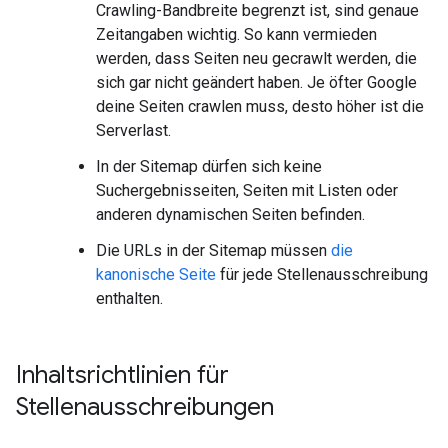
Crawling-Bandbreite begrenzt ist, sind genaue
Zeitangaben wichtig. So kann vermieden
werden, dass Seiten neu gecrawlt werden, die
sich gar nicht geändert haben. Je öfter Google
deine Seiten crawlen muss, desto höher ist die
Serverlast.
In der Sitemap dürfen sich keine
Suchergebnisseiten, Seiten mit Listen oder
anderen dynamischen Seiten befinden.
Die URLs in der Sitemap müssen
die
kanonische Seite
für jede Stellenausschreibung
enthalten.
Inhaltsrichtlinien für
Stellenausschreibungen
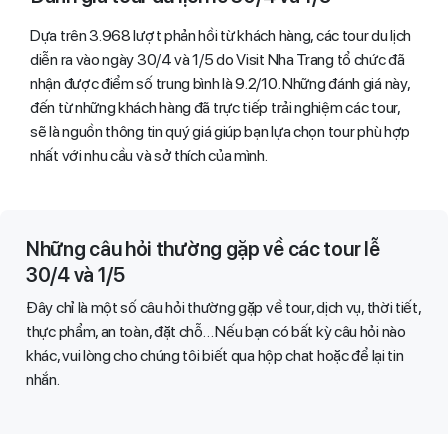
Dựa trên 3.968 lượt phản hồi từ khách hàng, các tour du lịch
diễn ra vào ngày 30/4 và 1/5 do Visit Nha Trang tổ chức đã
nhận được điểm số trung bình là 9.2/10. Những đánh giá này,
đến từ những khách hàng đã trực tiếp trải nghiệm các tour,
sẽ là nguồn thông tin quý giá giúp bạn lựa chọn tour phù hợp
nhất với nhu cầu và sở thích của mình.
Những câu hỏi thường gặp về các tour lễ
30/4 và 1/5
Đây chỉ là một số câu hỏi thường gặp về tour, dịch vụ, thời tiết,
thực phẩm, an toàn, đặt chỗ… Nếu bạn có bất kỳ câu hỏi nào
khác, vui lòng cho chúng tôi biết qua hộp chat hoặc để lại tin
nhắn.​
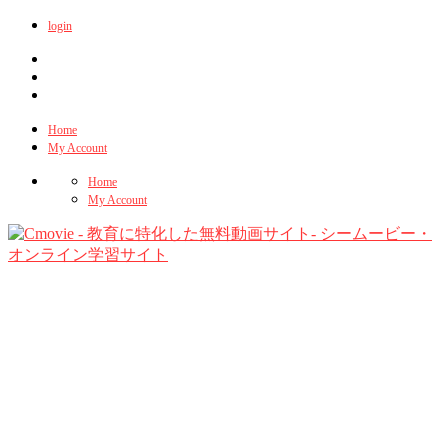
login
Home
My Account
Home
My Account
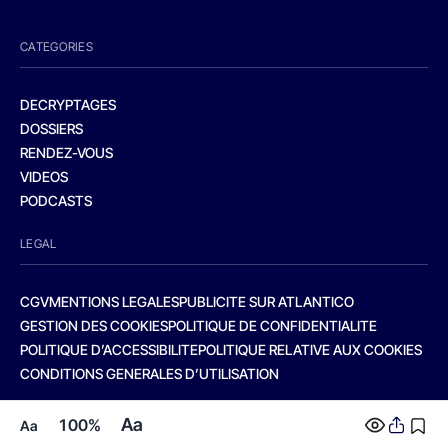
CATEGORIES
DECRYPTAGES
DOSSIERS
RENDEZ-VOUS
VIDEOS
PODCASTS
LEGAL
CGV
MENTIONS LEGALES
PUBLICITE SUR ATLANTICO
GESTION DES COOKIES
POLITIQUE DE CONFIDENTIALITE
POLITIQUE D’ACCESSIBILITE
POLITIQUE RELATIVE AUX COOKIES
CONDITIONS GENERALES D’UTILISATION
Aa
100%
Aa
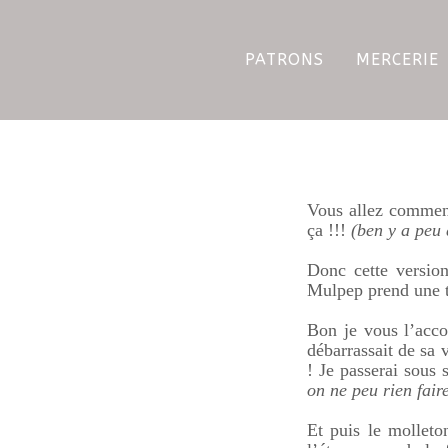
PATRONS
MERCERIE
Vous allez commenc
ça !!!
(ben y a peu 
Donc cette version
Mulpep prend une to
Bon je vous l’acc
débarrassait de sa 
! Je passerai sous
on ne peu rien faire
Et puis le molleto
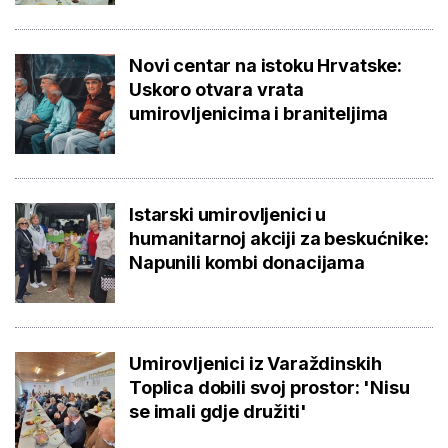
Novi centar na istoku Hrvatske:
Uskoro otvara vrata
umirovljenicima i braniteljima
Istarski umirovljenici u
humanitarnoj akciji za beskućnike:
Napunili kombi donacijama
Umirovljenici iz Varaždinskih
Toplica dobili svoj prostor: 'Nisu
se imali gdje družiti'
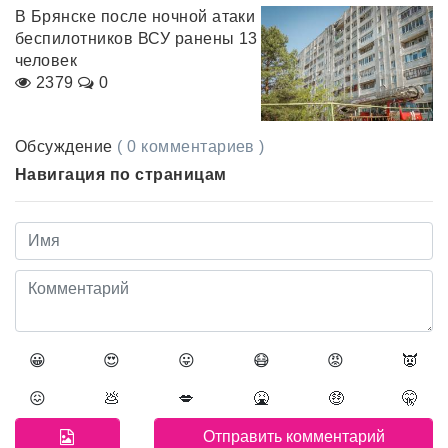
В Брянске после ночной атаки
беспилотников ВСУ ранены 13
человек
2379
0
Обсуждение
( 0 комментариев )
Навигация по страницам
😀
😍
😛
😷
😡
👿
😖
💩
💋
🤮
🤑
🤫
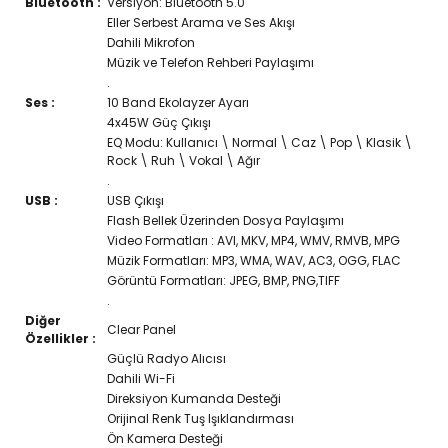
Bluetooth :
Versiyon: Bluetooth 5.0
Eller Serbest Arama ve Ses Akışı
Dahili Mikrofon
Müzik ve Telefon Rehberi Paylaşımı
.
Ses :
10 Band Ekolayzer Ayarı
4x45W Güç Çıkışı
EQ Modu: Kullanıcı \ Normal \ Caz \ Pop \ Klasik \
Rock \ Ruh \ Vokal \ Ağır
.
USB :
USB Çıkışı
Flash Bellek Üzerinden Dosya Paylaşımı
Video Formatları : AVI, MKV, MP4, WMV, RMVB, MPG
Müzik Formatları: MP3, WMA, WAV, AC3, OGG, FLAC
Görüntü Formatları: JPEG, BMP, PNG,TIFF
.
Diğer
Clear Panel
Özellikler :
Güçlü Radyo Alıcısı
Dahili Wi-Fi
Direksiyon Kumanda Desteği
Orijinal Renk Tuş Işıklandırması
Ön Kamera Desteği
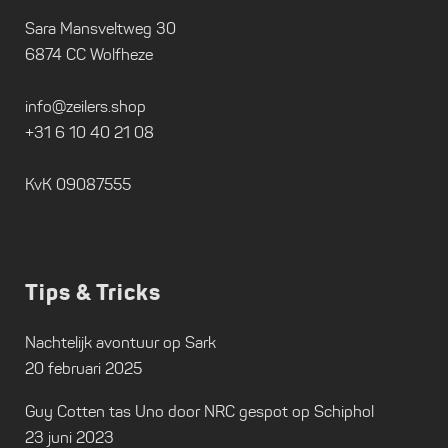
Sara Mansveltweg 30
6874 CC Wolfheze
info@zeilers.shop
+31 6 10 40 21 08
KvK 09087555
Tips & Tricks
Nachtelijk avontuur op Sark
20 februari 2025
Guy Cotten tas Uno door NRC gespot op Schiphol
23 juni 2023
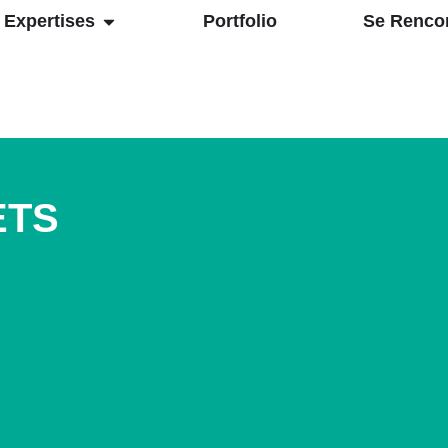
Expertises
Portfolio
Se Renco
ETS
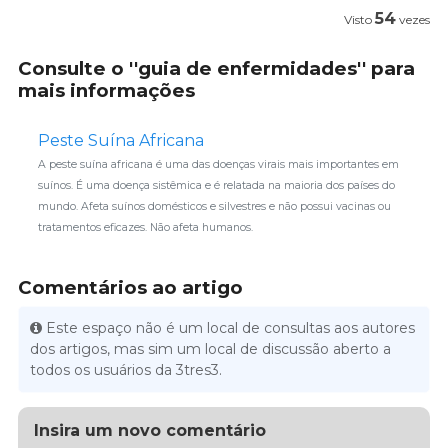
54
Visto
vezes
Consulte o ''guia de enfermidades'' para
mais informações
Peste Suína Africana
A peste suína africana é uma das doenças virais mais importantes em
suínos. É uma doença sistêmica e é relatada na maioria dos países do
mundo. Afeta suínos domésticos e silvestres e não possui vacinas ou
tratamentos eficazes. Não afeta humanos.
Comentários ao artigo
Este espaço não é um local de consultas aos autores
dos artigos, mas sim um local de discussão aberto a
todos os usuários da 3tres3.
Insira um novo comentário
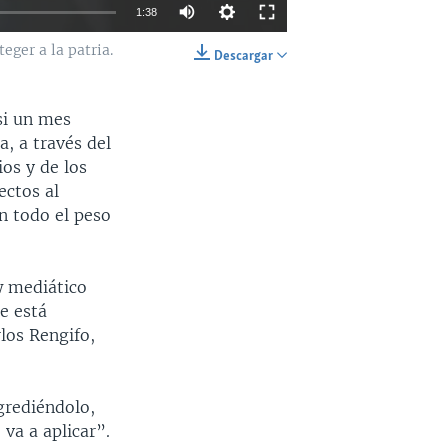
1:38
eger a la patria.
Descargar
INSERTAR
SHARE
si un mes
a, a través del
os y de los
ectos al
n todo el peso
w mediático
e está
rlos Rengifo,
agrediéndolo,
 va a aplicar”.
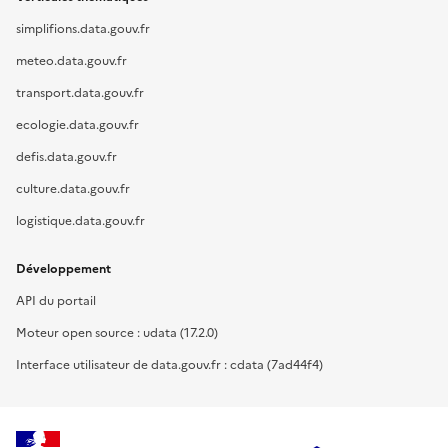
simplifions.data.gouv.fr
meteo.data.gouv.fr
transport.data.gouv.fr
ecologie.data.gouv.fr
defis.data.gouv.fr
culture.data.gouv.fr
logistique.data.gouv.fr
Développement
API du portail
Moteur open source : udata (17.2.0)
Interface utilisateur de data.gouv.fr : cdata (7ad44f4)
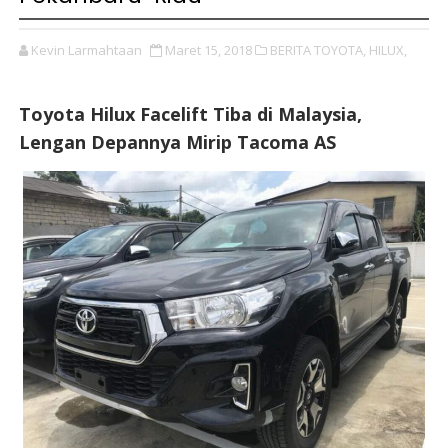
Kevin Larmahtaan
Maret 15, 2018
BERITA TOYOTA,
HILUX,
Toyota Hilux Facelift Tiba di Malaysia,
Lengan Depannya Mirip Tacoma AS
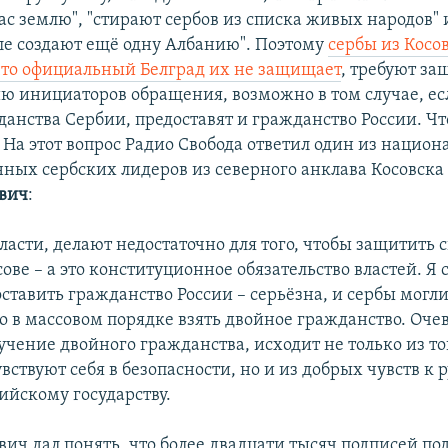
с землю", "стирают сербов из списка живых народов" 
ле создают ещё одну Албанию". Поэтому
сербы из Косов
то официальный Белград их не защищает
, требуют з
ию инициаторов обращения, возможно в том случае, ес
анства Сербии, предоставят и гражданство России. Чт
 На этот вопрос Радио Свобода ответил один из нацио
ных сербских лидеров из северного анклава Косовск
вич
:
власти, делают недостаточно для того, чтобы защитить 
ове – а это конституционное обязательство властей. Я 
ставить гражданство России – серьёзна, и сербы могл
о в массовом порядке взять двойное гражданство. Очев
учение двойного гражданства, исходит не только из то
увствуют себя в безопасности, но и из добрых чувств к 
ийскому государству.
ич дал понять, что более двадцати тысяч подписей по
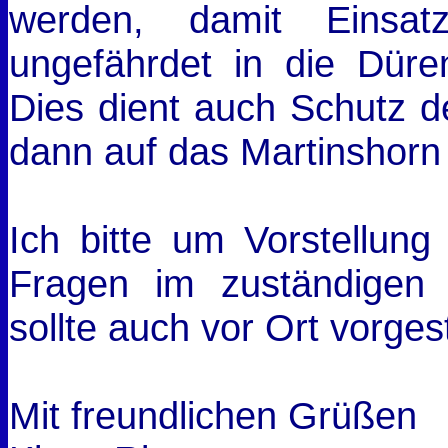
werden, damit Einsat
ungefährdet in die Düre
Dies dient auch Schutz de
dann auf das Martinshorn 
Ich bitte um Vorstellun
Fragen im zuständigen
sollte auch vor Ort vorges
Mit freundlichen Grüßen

**Task directions**. Write everything in the records out exactly, apart from the pictures.

**Written reply**.
Crawling-Bandbreite begrenzt ist, sind genaue
Zeitangaben wichtig. So kann vermieden
werden, dass Seiten neu gecrawlt werden, die
sich gar nicht geändert haben. Je öfter Google
deine Seiten crawlen muss, desto höher ist die
Serverlast.
In der Sitemap dürfen sich keine
Suchergebnisseiten, Seiten mit Listen oder
anderen dynamischen Seiten befinden.
Die URLs in der Sitemap müssen
die
kanonische Seite
für jede Stellenausschreibung
enthalten.
Inhaltsrichtlinien für
Stellenausschreibungen
Dựa trên 3.968 lượt phản hồi từ khách hàng, các tour du lịch
diễn ra vào ngày 30/4 và 1/5 do Visit Nha Trang tổ chức đã
nhận được điểm số trung bình là 9.2/10. Những đánh giá này,
đến từ những khách hàng đã trực tiếp trải nghiệm các tour,
sẽ là nguồn thông tin quý giá giúp bạn lựa chọn tour phù hợp
nhất với nhu cầu và sở thích của mình.
Những câu hỏi thường gặp về các tour lễ
30/4 và 1/5
Đây chỉ là một số câu hỏi thường gặp về tour, dịch vụ, thời tiết,
thực phẩm, an toàn, đặt chỗ… Nếu bạn có bất kỳ câu hỏi nào
khác, vui lòng cho chúng tôi biết qua hộp chat hoặc để lại tin
nhắn.​
login
Home
My Account
Home
My Account
CATEGORIES
DECRYPTAGES
DOSSIERS
RENDEZ-VOUS
VIDEOS
PODCASTS
LEGAL
CGV
MENTIONS LEGALES
PUBLICITE SUR ATLANTICO
GESTION DES COOKIES
POLITIQUE DE CONFIDENTIALITE
POLITIQUE D’ACCESSIBILITE
POLITIQUE RELATIVE AUX COOKIES
CONDITIONS GENERALES D’UTILISATION
Aa
100%
Aa
PATRONS
MERCERIE
Vous allez commenc
ça !!!
(ben y a peu 
Donc cette version
Mulpep prend une to
Bon je vous l’acc
débarrassait de sa 
! Je passerai sous
on ne peu rien faire
Et puis le molleto
Novi centar na istoku Hrvatske:
Uskoro otvara vrata
umirovljenicima i braniteljima
Istarski umirovljenici u
humanitarnoj akciji za beskućnike:
Napunili kombi donacijama
Umirovljenici iz Varaždinskih
Toplica dobili svoj prostor: 'Nisu
se imali gdje družiti'
В Брянске после ночной атаки
беспилотников ВСУ ранены 13
человек
2379
0
Обсуждение
( 0 комментариев )
Навигация по страницам
😀
😍
😛
😷
😡
👿
😖
💩
💋
🤮
🤑
🤫
Bluetooth :
Versiyon: Bluetooth 5.0
Eller Serbest Arama ve Ses Akışı
Dahili Mikrofon
Müzik ve Telefon Rehberi Paylaşımı
.
Ses :
10 Band Ekolayzer Ayarı
4x45W Güç Çıkışı
EQ Modu: Kullanıcı \ Normal \ Caz \ Pop \ Klasik \
Rock \ Ruh \ Vokal \ Ağır
.
USB :
USB Çıkışı
Flash Bellek Üzerinden Dosya Paylaşımı
Video Formatları : AVI, MKV, MP4, WMV, RMVB, MPG
Müzik Formatları: MP3, WMA, WAV, AC3, OGG, FLAC
Görüntü Formatları: JPEG, BMP, PNG,TIFF
.
Diğer
Clear Panel
Özellikler :
Güçlü Radyo Alıcısı
Dahili Wi-Fi
Direksiyon Kumanda Desteği
Orijinal Renk Tuş Işıklandırması
Ön Kamera Desteği
Sara Mansveltweg 30
6874 CC Wolfheze
info@zeilers.shop
+31 6 10 40 21 08
KvK 09087555
Tips & Tricks
Nachtelijk avontuur op Sark
20 februari 2025
Guy Cotten tas Uno door NRC gespot op Schiphol
23 juni 2023
Expertises
Portfolio
Se Renco
ETS
54
Visto
vezes
Consulte o ''guia de enfermidades'' para
mais informações
Peste Suína Africana
A peste suína africana é uma das doenças virais mais importantes em
suínos. É uma doença sistêmica e é relatada na maioria dos países do
mundo. Afeta suínos domésticos e silvestres e não possui vacinas ou
tratamentos eficazes. Não afeta humanos.
Comentários ao artigo
Este espaço não é um local de consultas aos autores
dos artigos, mas sim um local de discussão aberto a
todos os usuários da 3tres3.
Insira um novo comentário
1:38
eger a la patria.
Descargar
INSERTAR
SHARE
si un mes
a, a través del
os y de los
ectos al
n todo el peso
w mediático
e está
rlos Rengifo,
agrediéndolo,
 va a aplicar”.
simplifions.data.gouv.fr
meteo.data.gouv.fr
transport.data.gouv.fr
ecologie.data.gouv.fr
defis.data.gouv.fr
culture.data.gouv.fr
logistique.data.gouv.fr
Développement
API du portail
Moteur open source : udata (17.2.0)
Interface utilisateur de data.gouv.fr : cdata (7ad44f4)
Kevin Larmahtaan
Maret 15, 2018
BERITA TOYOTA,
HILUX,
Toyota Hilux Facelift Tiba di Malaysia,
Lengan Depannya Mirip Tacoma AS
с землю", "стирают сербов из списка живых народов" 
ле создают ещё одну Албанию". Поэтому
сербы из Косов
то официальный Белград их не защищает
, требуют з
ию инициаторов обращения, возможно в том случае, ес
анства Сербии, предоставят и гражданство России. Чт
 На этот вопрос Радио Свобода ответил один из нацио
ных сербских лидеров из северного анклава Косовск
вич
:
власти, делают недостаточно для того, чтобы защитить 
ове – а это конституционное обязательство властей. Я 
ставить гражданство России – серьёзна, и сербы могл
о в массовом порядке взять двойное гражданство. Очев
учение двойного гражданства, исходит не только из то
увствуют себя в безопасности, но и из добрых чувств к 
ийскому государству.
ич дал понять, что более двадцати тысяч подписей по
werden, damit Einsat
ungefährdet in die Düre
Dies dient auch Schutz de
dann auf das Martinshorn 
Ich bitte um Vorstellun
Fragen im zuständigen
sollte auch vor Ort vorges
Mit freundlichen Grüßen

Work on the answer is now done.